Would love to see Scale Humans or someone do 1:32nd scale figures of both Casey leaning out of the cab and Sim Web for the cab of the Bowande ICRR 382 ten wheeler.  Mike


----------



## Jerry Barnes (Jan 2, 2008)

Those LeMax Christmas figures are in 1/32 pretty much, maybe you could adapt some. SLM said they had 1/32 figures now, I have not looked yet though.


----------



## rkapuaala (Jan 3, 2008)

I have a pretty full plate so don't expect anything soon.


----------



## Mike Toney (Feb 25, 2009)

With the advant of 3d printing, any sources for USA style engine crew? Something close, I can always change skin color on painted figures to model Sim. Supprised the 3d bandwagon hasn't jumped on with the new passenger cars for the 382/PRR G5 engine and proper USA train crew figures. Beyond my ablites to create, but seems an untapped market in gauge1/G scale. Most figures are Euro looking, especially the engine crews and railroad workers.


----------



## Homo Habilis (Jul 29, 2011)

Mike:

Maybe something here will meet your needs. They are UK based but appear to ship to the US.
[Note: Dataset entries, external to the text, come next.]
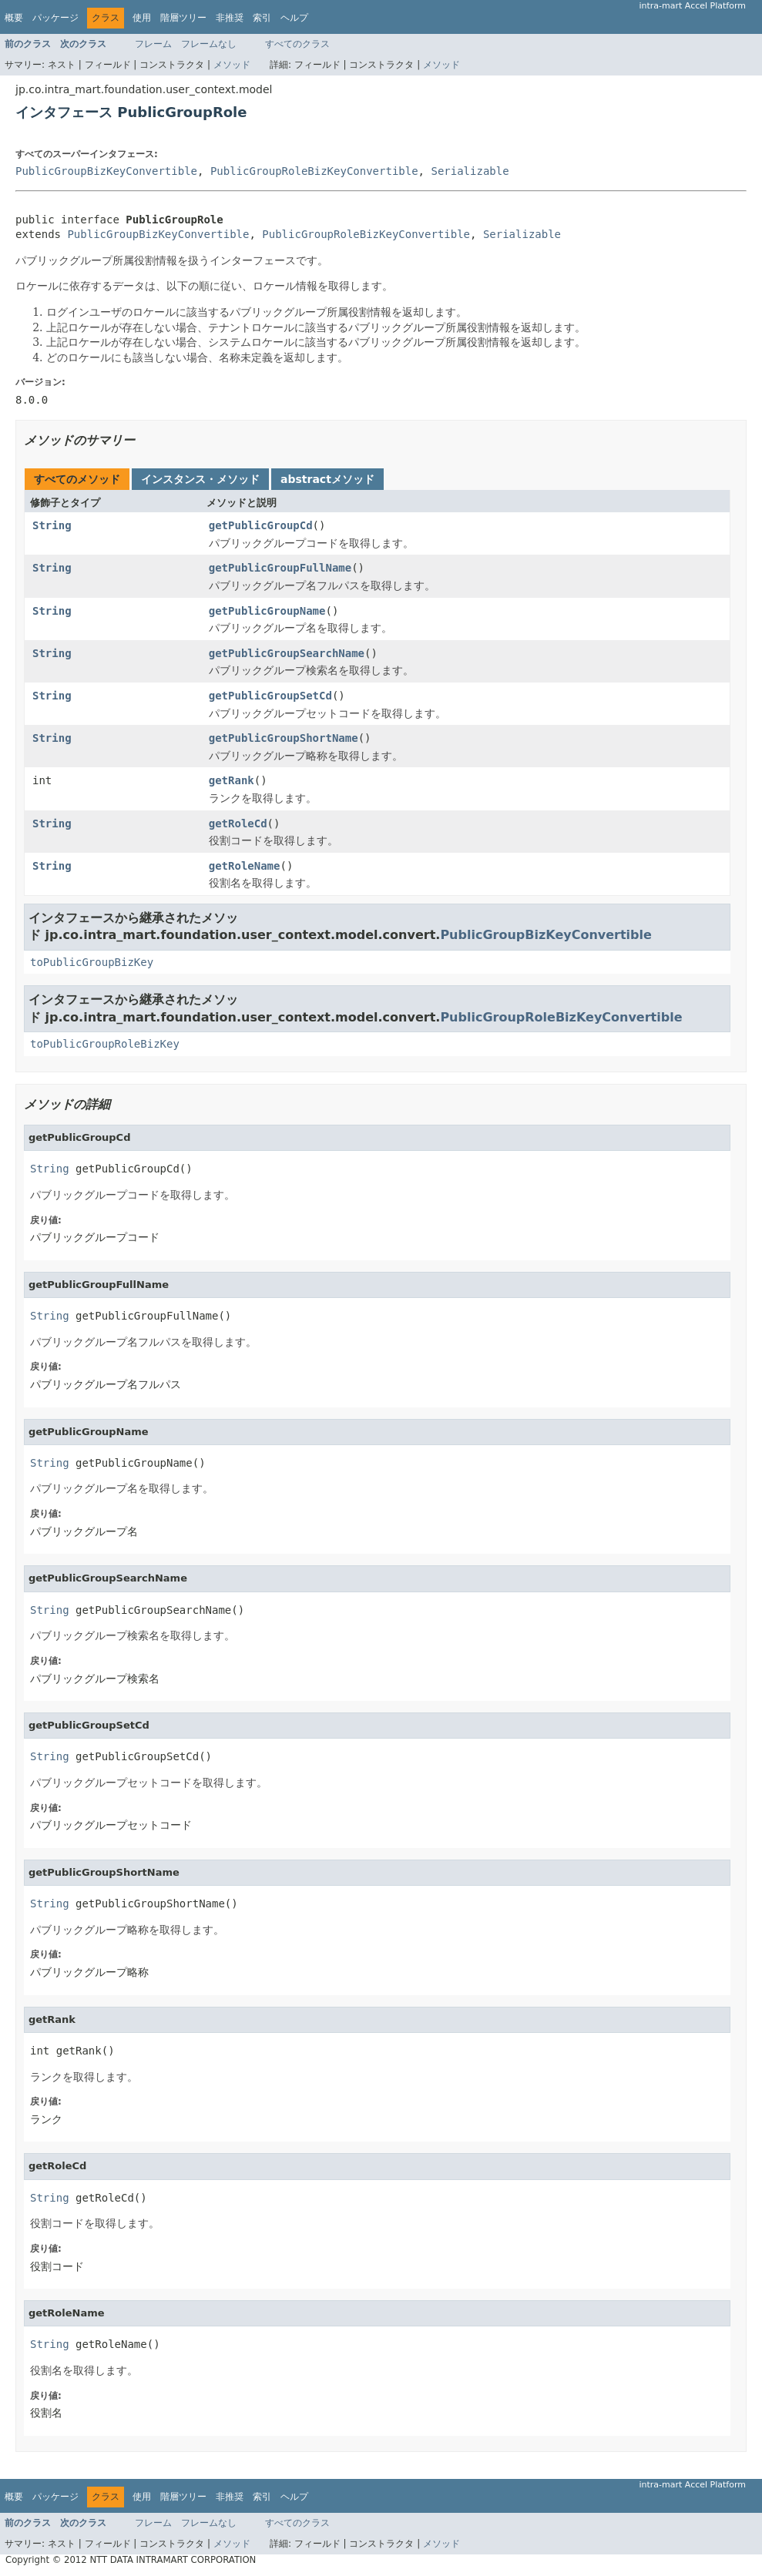 The width and height of the screenshot is (762, 2576). Describe the element at coordinates (55, 17) in the screenshot. I see `パッケージ` at that location.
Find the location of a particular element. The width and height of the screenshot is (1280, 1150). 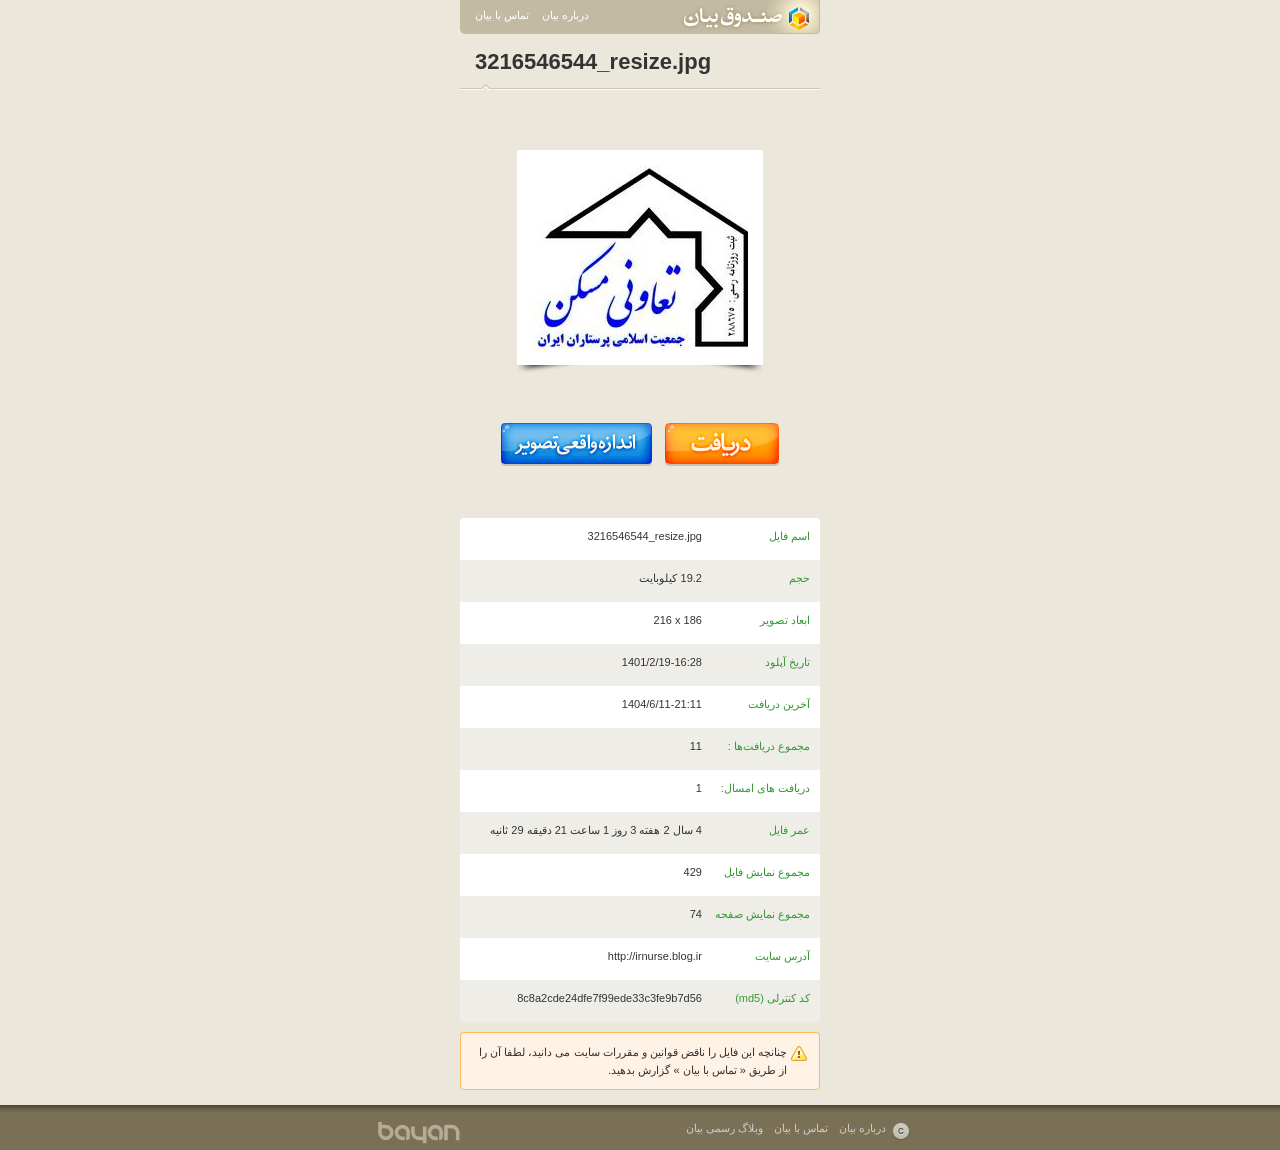 http://irnurse.blog.ir is located at coordinates (655, 956).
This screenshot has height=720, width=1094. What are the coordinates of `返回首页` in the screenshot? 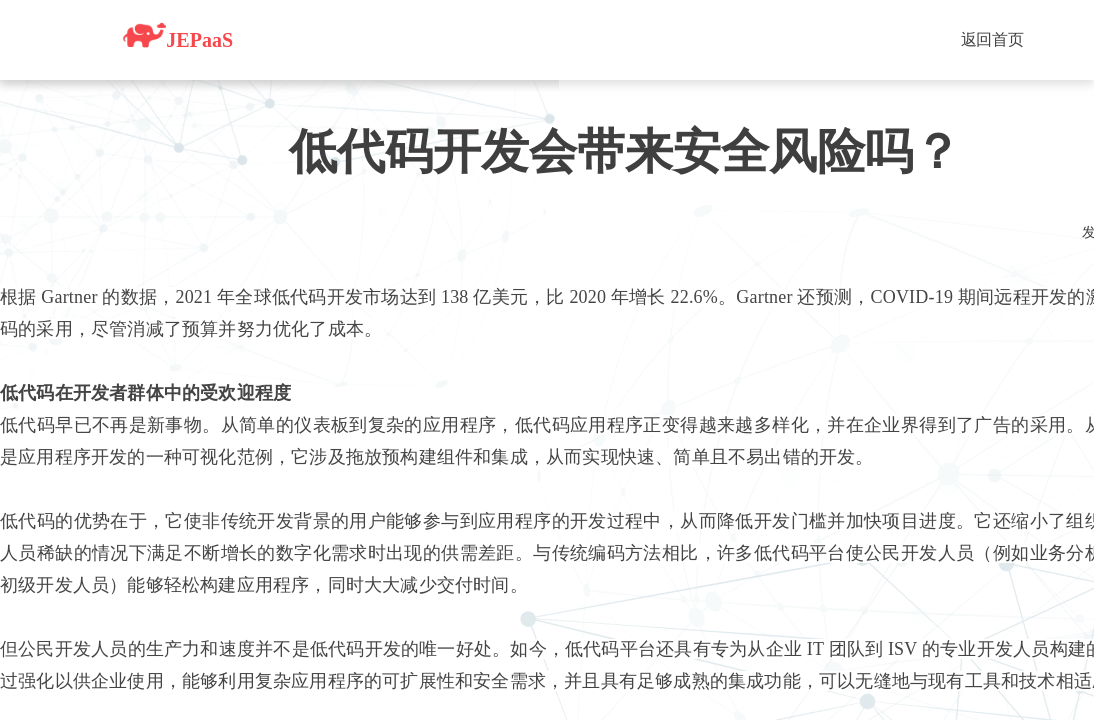 It's located at (992, 39).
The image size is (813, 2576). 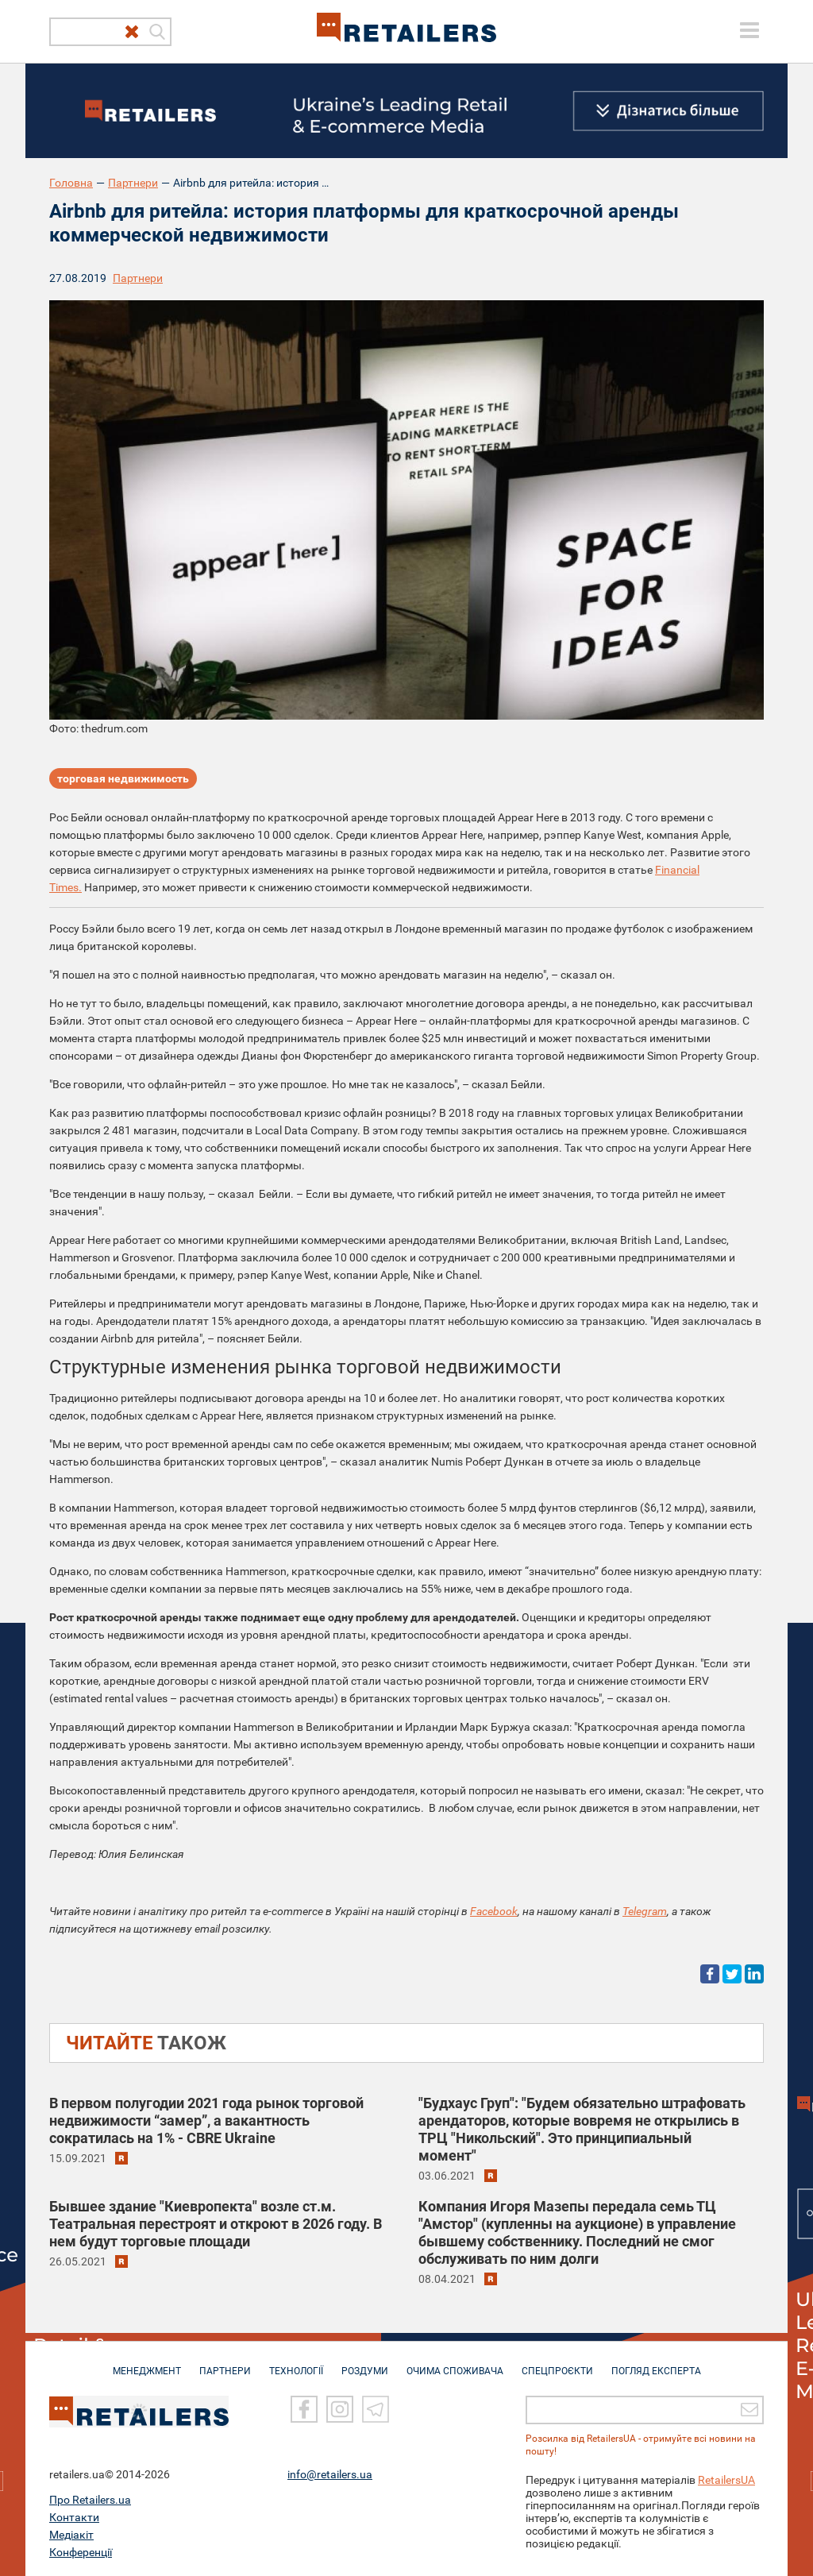 I want to click on В первом полугодии 2021 года рынок торговой недвижимости “замер”, а вакантность сократилась на 1% - CBRE Ukraine, so click(x=206, y=2120).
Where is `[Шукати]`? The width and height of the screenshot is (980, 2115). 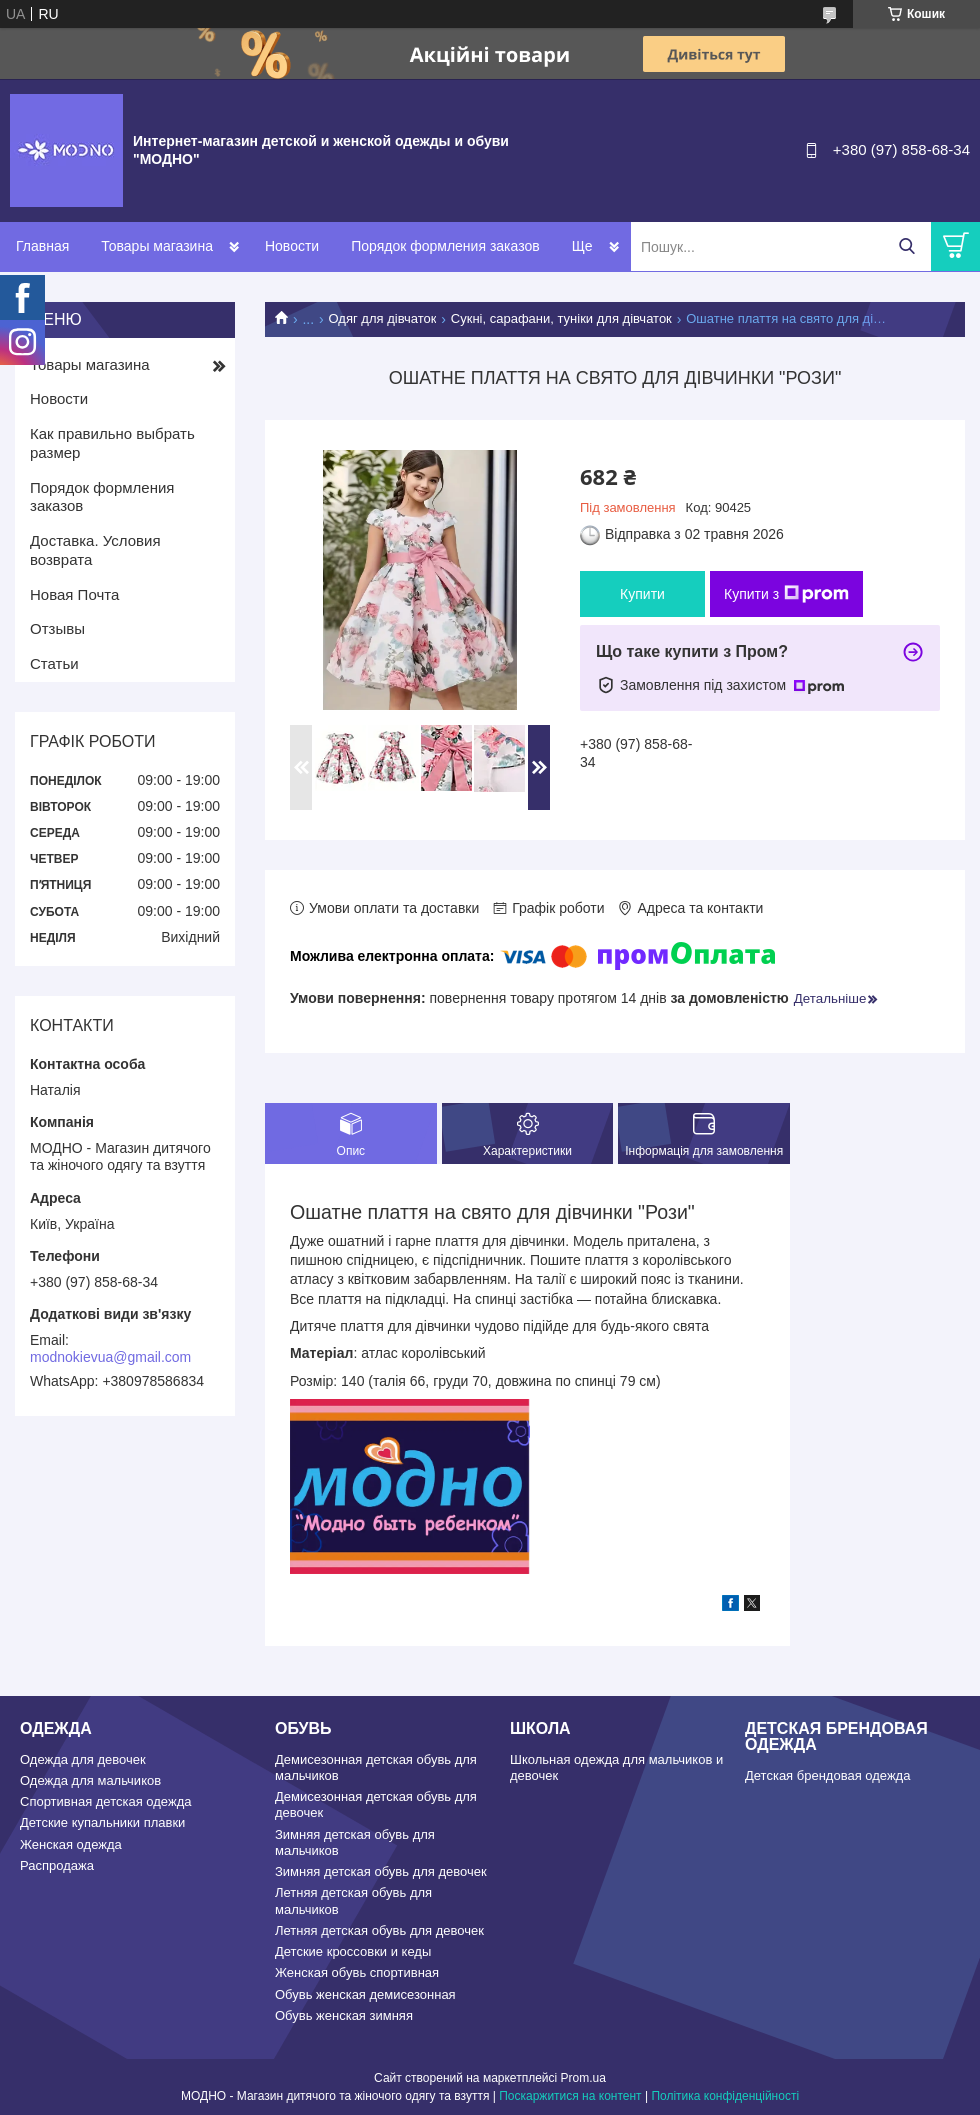 [Шукати] is located at coordinates (906, 246).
*Modelu - Finescale Figures*


----------



## David Leech (Dec 9, 2008)

I have bought from Modelu, but then they were for UK locos!
Excellent quality of printing.
They do a service where you can go in and dress up and 'strike a pose' for him to scan you and print you in whatever scale you need to custom fit your needs.
I am sure that there must be people in the US who can offer a similar service.
Cheers,
David Leech, Delta, Canada


----------



## Mike Toney (Feb 25, 2009)

I was hoping Scale Humans would do Casey and Sim for his 3d printed line. Even if just modeling another line, they have the typical look of a turn of the last century engine crew in the USA. Some of the body features would be a "Best Guess" since not many photos of Casey exhist that show all of him. From reading he was tall and lanky. A figure of him leaning out the cab window with his arm on the arm rest like the pic of him in 638(the Connie he ran for years), would be perfect. Sim, who survived has more pictures of him out there. Need him for the tender footplate with a shovel in his hand. No room in the cab for much else, probably only the upper half of Casey would fit. I could use the Scale Humans ET&WNC crew figures, its somewhat close if you dont know the either story well it would pass with some painting. Just have to request them in gauge 1 scale from Shapeways


----------